--- START ---

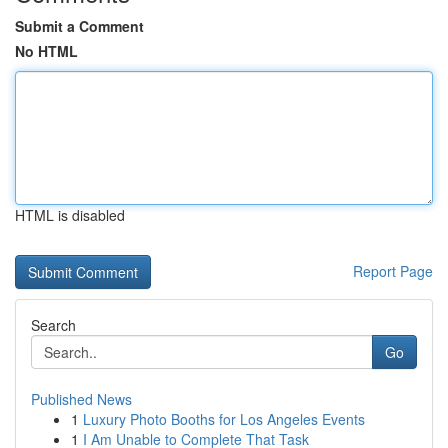
Submit a Comment
No HTML
HTML is disabled
Report Page
Search
Go
Published News
1
Luxury Photo Booths for Los Angeles Events
1
I Am Unable to Complete That Task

--- END ---

Exactly the lines from the one containing "Report Page" through the end of the records should be reproduced, and no others.

Report Page
Search
Go
Published News
1
Luxury Photo Booths for Los Angeles Events
1
I Am Unable to Complete That Task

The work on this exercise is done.